Lame & Lazy: News Media’s Poonam Pandey Coverage

Shailesh KapoorLast Friday saw the bizarre publicity stunt, whereby Poonam Pandey, along with a media portal (Hauterrfly) and a digital agency (Schbang) staged the news of her death, with cervical cancer being the stated cause. The stunt ended the next day, when Pandey posted a video message on social media.

Rather than creating any significant awareness for cervical cancer, the incident has served as a comment on the state of our news media today. Every single news platform carried the news of her ‘death’, made tribute videos (often like showreels of her  pictures from her social media handle), spoke to ‘fans’, and generally behaved very concerned about the whole thing. These videos and articles, still available on social media, are a testimony to the sorry state of affairs in our news business.

Even if one grants the benefit of the doubt to news platforms, that the incident was so bizarre that one wouldn’t expect any ‘foul play’ in it, that benefit of doubt would last an hour or two at best. Principles of sound journalism would suggest follow-up coverage that’s more investigative in nature. Here, a celebrity death was being reported for an entire day, but with no trace of the body or the place of death.

Social media users came up with conspiracy theories that should have been no rocket science for a seasoned investigative journalist, such as Pandey posting very normal pictures on her Instagram just a couple of days earlier. Digital news platforms could have (somewhat) valid budget constraints. But for our leading news channels to report on the story from the desk, taking a text-based Instagram post, from a celebrity known for courting controversy, on face value, is a sign of how low the standards have fallen.

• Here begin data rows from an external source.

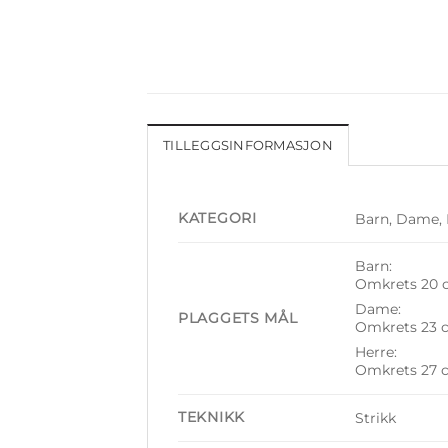
TILLEGGSINFORMASJON
KATEGORI
Barn, Dame, 
Barn:
Omkrets 20 
Dame:
PLAGGETS MÅL
Omkrets 23 
Herre:
Omkrets 27 
TEKNIKK
Strikk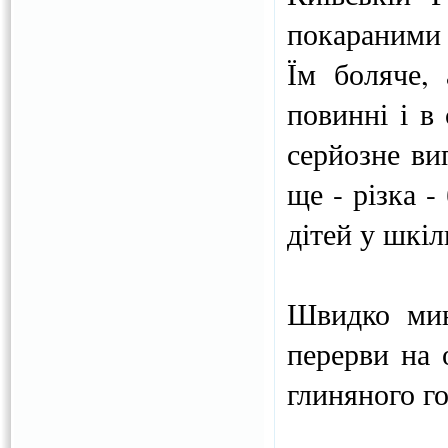
покараними 
Їм боляче, 
повинні і в
серйозне ви
ще - різка -
дітей у шкіл
Швидко мин
перерви на 
глиняного г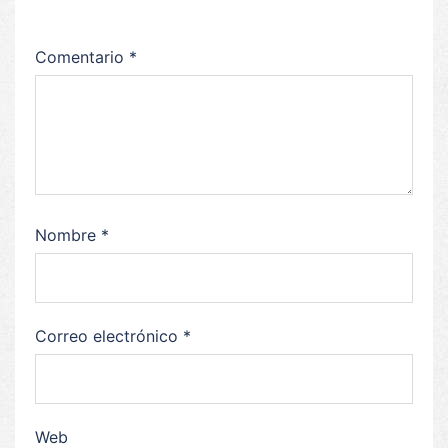
Comentario
*
Nombre
*
Correo electrónico
*
Web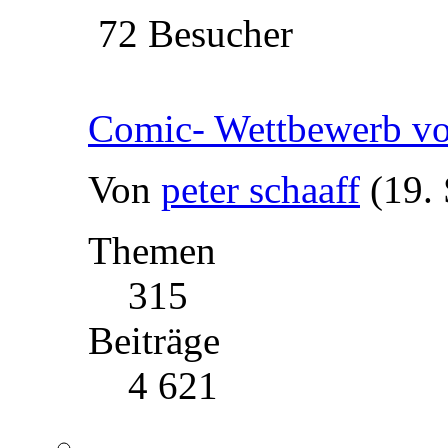
72 Besucher
Comic- Wettbewerb
Von
peter schaaff
(19.
Themen
315
Beiträge
4 621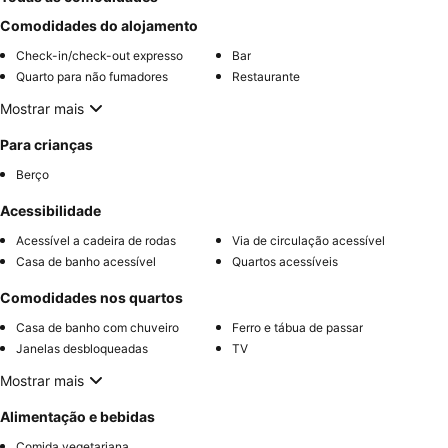
Comodidades do alojamento
Check-in/check-out expresso
Bar
Quarto para não fumadores
Restaurante
Mostrar mais
Para crianças
Berço
Acessibilidade
Acessível a cadeira de rodas
Via de circulação acessível
Casa de banho acessível
Quartos acessíveis
Comodidades nos quartos
Casa de banho com chuveiro
Ferro e tábua de passar
Janelas desbloqueadas
TV
Mostrar mais
Alimentação e bebidas
Comida vegetariana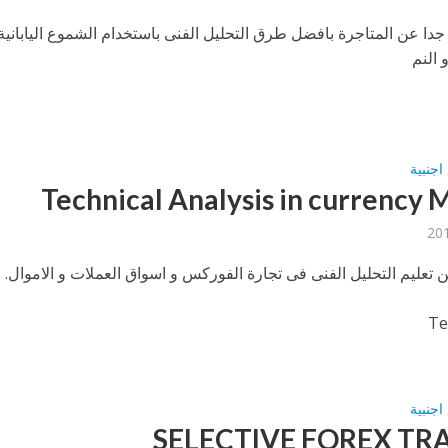
جدا عن المتاجرة بافضل طرق التحليل الفنى باستخدام الشموع اليابانية
 النم
اجنبية
Technical Analysis in currency 
 تعليم التحليل الفنى فى تجارة الفوركس و اسواق العملات و الاموال.
Te
اجنبية
SELECTIVE FOREX TR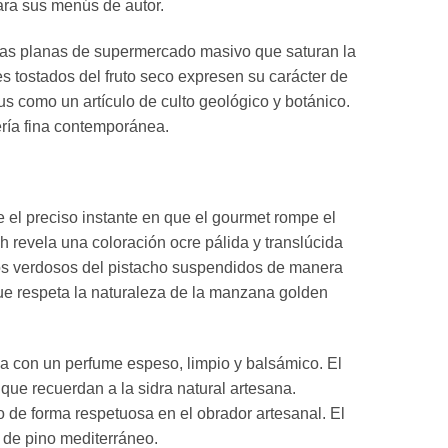
para sus menús de autor.
as planas de supermercado masivo que saturan la
 tostados del fruto seco expresen su carácter de
s como un artículo de culto geológico y botánico.
tería fina contemporánea.
l preciso instante en que el gourmet rompe el
revela una coloración ocre pálida y translúcida
tos verdosos del pistacho suspendidos de manera
 que respeta la naturaleza de la manzana golden
a con un perfume espeso, limpio y balsámico. El
ue recuerdan a la sidra natural artesana.
de forma respetuosa en el obrador artesanal. El
 de pino mediterráneo.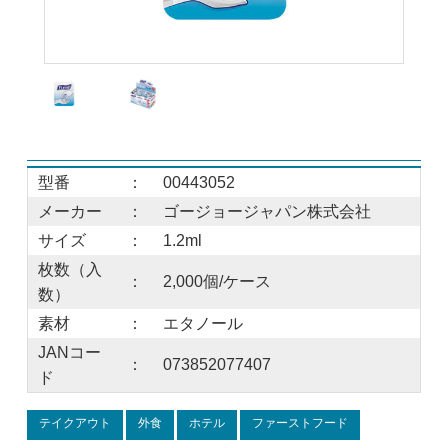
型番
：
00443052
メーカー
：
ゴージョージャパン株式会社
サイズ
：
1.2ml
枚数（入
：
2,000個/ケース
数）
素材
：
エタノール
JANコー
：
073852077407
ド
テイクアウト
外食
ホテル
ファーストフード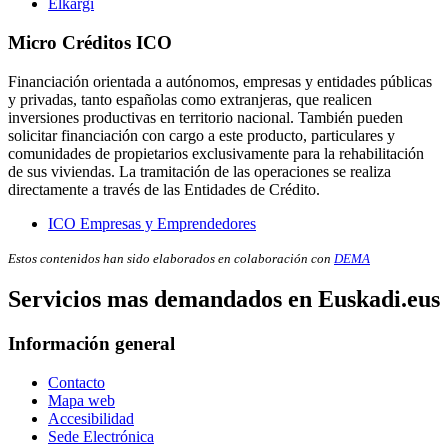
Elkargi
Micro Créditos ICO
Financiación orientada a autónomos, empresas y entidades públicas
y privadas, tanto españolas como extranjeras, que realicen
inversiones productivas en territorio nacional. También pueden
solicitar financiación con cargo a este producto, particulares y
comunidades de propietarios exclusivamente para la rehabilitación
de sus viviendas. La tramitación de las operaciones se realiza
directamente a través de las Entidades de Crédito.
ICO Empresas y Emprendedores
Estos contenidos han sido elaborados en colaboración con
DEMA
Servicios mas demandados en Euskadi.eus
Información general
Contacto
Mapa web
Accesibilidad
Sede Electrónica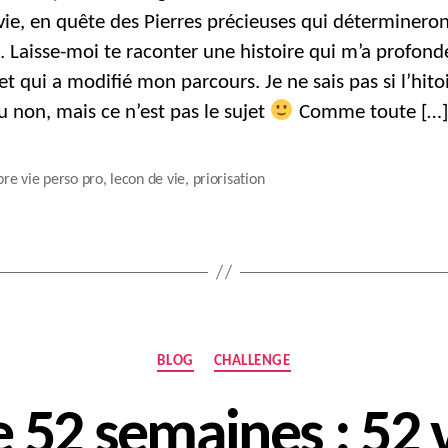
VIE
vie, en quête des Pierres précieuses qui détermineron
e. Laisse-moi te raconter une histoire qui m’a profon
t qui a modifié mon parcours. Je ne sais pas si l’hito
u non, mais ce n’est pas le sujet
Comme toute […]
bre vie perso pro
,
lecon de vie
,
priorisation
Catégories
BLOG
CHALLENGE
 52 semaines : 52 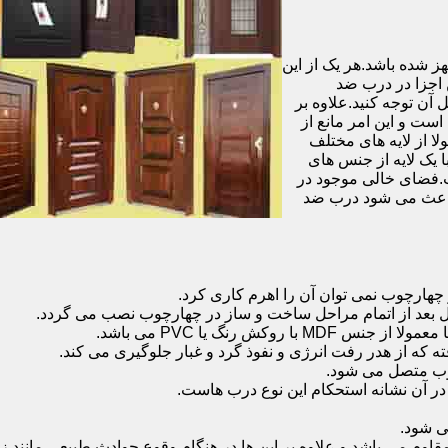
شده باشد.هر یک از این
 اجزا در درب ضد
آن توجه کنید.علاوه بر
است و این امر مانع از
 از لایه های مختلف
 یک لایه از جنس های
.فضای خالی موجود در
 باعث می شود درب ضد
هارچوب نمی توان آن را اهرم کاری کرد.
ل بعد از اتمام مراحل ساخت و ساز در چهارچوب نصب می گردد.
 رنگ یا PVC می باشد.
ه که از هدر رفت انرژی و نفوذ گرد و غبار جلوگیری می کند.
وب متصل می شود.
ر آن نشانه استحکام این نوع درب هاست.
 شود.
 می باشد و علاوه بر این ها در هنگام وقوع حوادث طبیعی مانند زل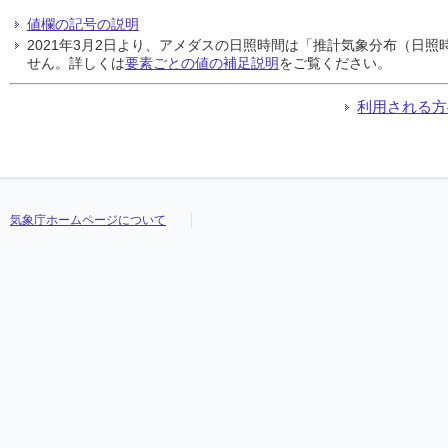
値欄の記号の説明
2021年3月2日より、アメダスの日照時間は「推計気象分布（日
せん。詳しくは
要素ごとの値の補足説明
をご覧ください。
利用される方
気象庁ホームページについて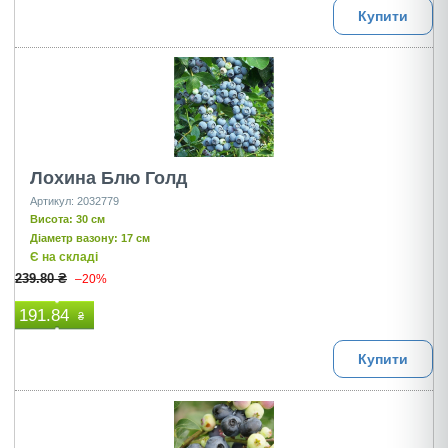
Купити
Лохина Блю Голд
Артикул: 2032779
Висота: 30 см
Діаметр вазону: 17 см
Є на складі
239.80 ₴
–20%
191.84
₴
Купити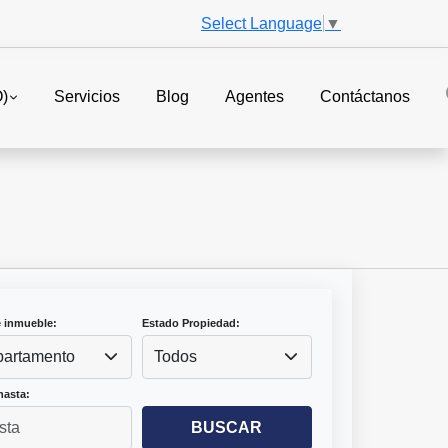
Select Language
▼
O)
Servicios
Blog
Agentes
Contáctanos
e inmueble:
Estado Propiedad:
artamento
Todos
hasta:
BUSCAR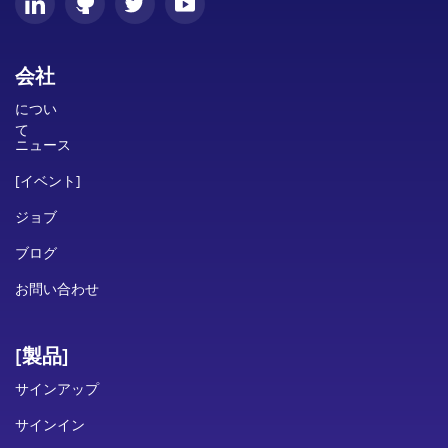
会社
につい
て
ニュース
[イベント]
ジョブ
ブログ
お問い合わせ
[製品]
サインアップ
サインイン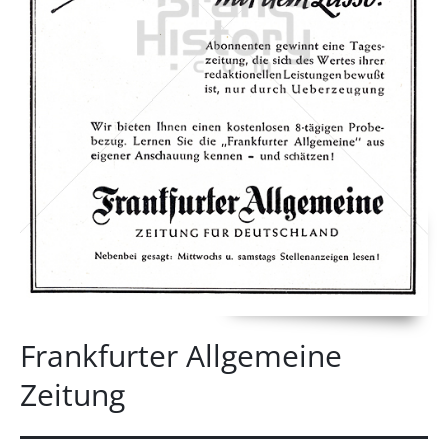
Frankfurter Allgemeine
Zeitung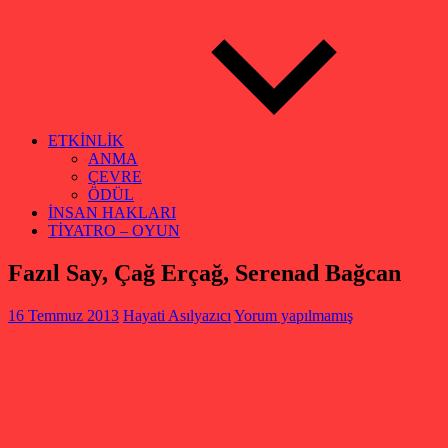
ETKİNLİK
ANMA
ÇEVRE
ÖDÜL
İNSAN HAKLARI
TİYATRO – OYUN
Fazıl Say, Çağ Erçağ, Serenad Bağcan
16 Temmuz 2013
Hayati Asılyazıcı
Yorum yapılmamış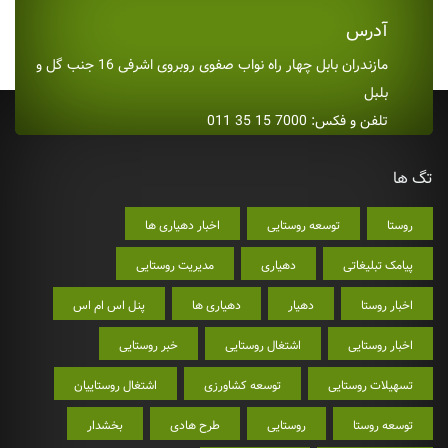
آدرس
مازندران بابل چهار راه نواب صفوی روبروی اشرفی 16 جنب گل و
بلبل
تلفن و فکس: 7000 15 35 011
تگ ها
روستا
توسعه روستایی
اخبار دهیاری ها
پیامک تبلیغاتی
دهیاری
مدیریت روستایی
اخبار روستا
دهیار
دهیاری ها
پنل اس ام اس
اخبار روستایی
اشتغال روستایی
خبر روستایی
تسهیلات روستایی
توسعه کشاورزی
اشتغال روستاییان
توسعه روستا
روستایی
طرح هادی
بخشدار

If one were to think of staging a stunt like this, they will simply be deterred by the audacity of the idea. After all, you would expect it to be called out within a few hours, if not minutes. That a celebrity and two companies had the confidence of being able to pull this off is itself a telling statement. It’s like a live social experiment, in which our journalists were the social groups being tested.

Disappointing it may be, but not surprising. If editors who get paid handsome salaries sit in the studios night after night and do armchair politics, staging debates with foregone conclusion, laziness is bound to seep into the culture of popular journalism, especially on the television side. Chasing a story seems to be now the job of the minions, and a desk job can be seen as a promotion!

In any case, the art of interviewing has been long forgotten, and only a few veteran journalists from the 90s (or earlier) are keeping it alive. Political reporting has lacked nuance, and reporting on the economy has lacked domain literacy. And now, celebrity reporting, which one would imagine to be the easiest of them all, also seems sub-standard.

The Poonam Pandey story would be forgotten soon. But the lazy media that reported it is here to stay. And we have little choice but to suffer.